You are viewing a plain text version of this content. The canonical link for it is here.
Posted to users@cxf.apache.org by Lincy <li...@yahoo.com> on 2015/03/21 13:57:15 UTC
jwt token validation CXF
How do I validate JWT token in apache cxf REST endpoint?

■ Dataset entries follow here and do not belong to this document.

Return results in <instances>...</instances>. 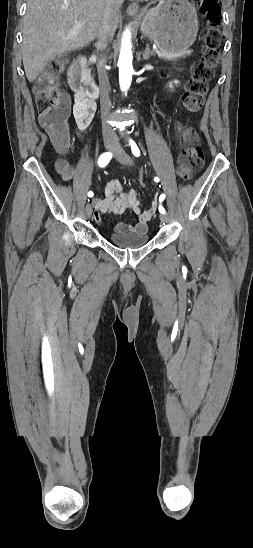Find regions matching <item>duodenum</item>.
<instances>
[{
  "mask_svg": "<svg viewBox=\"0 0 253 548\" xmlns=\"http://www.w3.org/2000/svg\"><path fill=\"white\" fill-rule=\"evenodd\" d=\"M69 82L77 95L89 100L98 98L99 88L91 79L86 56H78L71 64Z\"/></svg>",
  "mask_w": 253,
  "mask_h": 548,
  "instance_id": "obj_1",
  "label": "duodenum"
}]
</instances>
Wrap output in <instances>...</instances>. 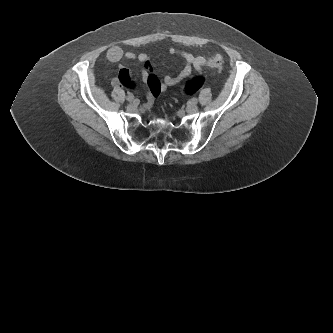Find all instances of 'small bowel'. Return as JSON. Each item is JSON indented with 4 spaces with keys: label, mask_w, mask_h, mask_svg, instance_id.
Instances as JSON below:
<instances>
[{
    "label": "small bowel",
    "mask_w": 333,
    "mask_h": 333,
    "mask_svg": "<svg viewBox=\"0 0 333 333\" xmlns=\"http://www.w3.org/2000/svg\"><path fill=\"white\" fill-rule=\"evenodd\" d=\"M170 53L182 58L184 66L176 76L166 75L161 79L154 73L149 58L144 53L136 54L131 51H124L119 46H112L106 51V58L113 63L125 58L128 60H137L142 64L141 77L148 88L146 106H150L157 96L164 93L169 87L177 85L182 80L191 76L194 70L202 71L207 62L205 56H195L178 48H171ZM121 84L129 90H138L140 88V83L130 77L129 70L125 66H120L117 77L112 79V86L118 87Z\"/></svg>",
    "instance_id": "1"
}]
</instances>
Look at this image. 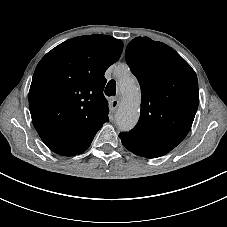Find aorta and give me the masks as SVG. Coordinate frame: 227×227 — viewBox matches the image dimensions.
I'll return each instance as SVG.
<instances>
[{
    "instance_id": "1",
    "label": "aorta",
    "mask_w": 227,
    "mask_h": 227,
    "mask_svg": "<svg viewBox=\"0 0 227 227\" xmlns=\"http://www.w3.org/2000/svg\"><path fill=\"white\" fill-rule=\"evenodd\" d=\"M122 104L116 115V125L121 131L131 130L138 122L140 111V88L126 66L116 69Z\"/></svg>"
}]
</instances>
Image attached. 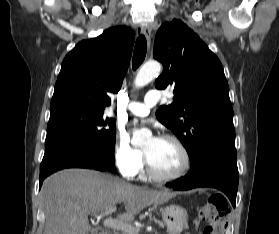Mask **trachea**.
<instances>
[{"label": "trachea", "instance_id": "trachea-1", "mask_svg": "<svg viewBox=\"0 0 279 234\" xmlns=\"http://www.w3.org/2000/svg\"><path fill=\"white\" fill-rule=\"evenodd\" d=\"M147 51V42L144 35L137 38L132 59L133 69L136 70L144 61Z\"/></svg>", "mask_w": 279, "mask_h": 234}]
</instances>
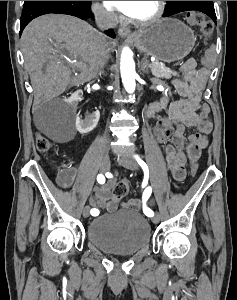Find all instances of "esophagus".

Re: jwt token validation CXF
Posted by Sergey Beryozkin <sb...@gmail.com>.
There's also
https://github.com/apache/cxf/blob/master/rt/rs/security/jose/src/main/java/org/apache/cxf/rs/security/jose/jws/JwsJwtCompactConsumer.java
(if it is JWS and a user reading it directly)
and
https://github.com/apache/cxf/blob/master/rt/rs/security/jose/src/main/java/org/apache/cxf/rs/security/jose/jwe/JweJwtCompactConsumer.java
(if it is directly encrypted)
On the OAuth2 path we have:
https://github.com/apache/cxf/tree/master/rt/rs/security/oauth-parent/oauth2/src/main/java/org/apache/cxf/rs/security/oauth2/grants/jwt
(some initial code for validating JWT assertion grants)
and
https://github.com/apache/cxf/tree/master/rt/rs/security/oauth-parent/oauth2/src/main/java/org/apache/cxf/rs/security/oauth2/tokens/jwt
for supporting the case where an access token is JWE-encrypted JWT token
Lots of info that needs to be documented...
Sergey
On 24/03/15 10:39, Sergey Beryozkin wrote:
> Hi Andrei
>
> Thanks for replying to it, I missed it :-).
>
> That filter may or may not be suitable, depends on particular case, the
> filter supports a case where it is a regular HTTP communication and a
> user authenticates using a custom JWT scheme, with the scheme data being
> a JWT token.
>
> Additionally if the actual request payload is JWS/JWE then this token is
> linked to it by having one of this token's headers set on the message,
> and JWS/JWE payload validation will only succeed if it its headers
> contain the JWT one, implicit linking.
>
>
>
> Thanks, Sergey
>
> On 24/03/15 10:29, Andrei Shakirin wrote:
>> Hi,
>>
>> Please take a look into
>> https://github.com/apache/cxf/blob/master/rt/rs/security/jose/src/main/java/org/apache/cxf/rs/security/jose/jaxrs/JwtAuthenticationFilter.java
>>
>>
>> Regards,
>> Andrei.
>>
>>> -----Original Message-----
>>> From: Lincy [mailto:lincy_mjc@yahoo.com]
>>> Sent: Samstag, 21. März 2015 13:57
>>> To: users@cxf.apache.org
>>> Subject: jwt token validation CXF
>>>
>>> How do I validate JWT token in apache cxf REST endpoint?
>>
>
Re: jwt token validation CXF
Posted by Sergey Beryozkin <sb...@gmail.com>.
Hi Andrei
Thanks for replying to it, I missed it :-).
That filter may or may not be suitable, depends on particular case, the
filter supports a case where it is a regular HTTP communication and a
user authenticates using a custom JWT scheme, with the scheme data being
a JWT token.
Additionally if the actual request payload is JWS/JWE then this token is
linked to it by having one of this token's headers set on the message,
and JWS/JWE payload validation will only succeed if it its headers
contain the JWT one, implicit linking.
Thanks, Sergey
On 24/03/15 10:29, Andrei Shakirin wrote:
> Hi,
>
> Please take a look into https://github.com/apache/cxf/blob/master/rt/rs/security/jose/src/main/java/org/apache/cxf/rs/security/jose/jaxrs/JwtAuthenticationFilter.java
>
> Regards,
> Andrei.
>
>> -----Original Message-----
>> From: Lincy [mailto:lincy_mjc@yahoo.com]
>> Sent: Samstag, 21. März 2015 13:57
>> To: users@cxf.apache.org
>> Subject: jwt token validation CXF
>>
>> How do I validate JWT token in apache cxf REST endpoint?
>
RE: jwt token validation CXF
Posted by Andrei Shakirin <as...@talend.com>.
Hi,
Please take a look into https://github.com/apache/cxf/blob/master/rt/rs/security/jose/src/main/java/org/apache/cxf/rs/security/jose/jaxrs/JwtAuthenticationFilter.java
Regards,
Andrei.
> -----Original Message-----
> From: Lincy [mailto:lincy_mjc@yahoo.com]
> Sent: Samstag, 21. März 2015 13:57
> To: users@cxf.apache.org
> Subject: jwt token validation CXF
>
> How do I validate JWT token in apache cxf REST endpoint?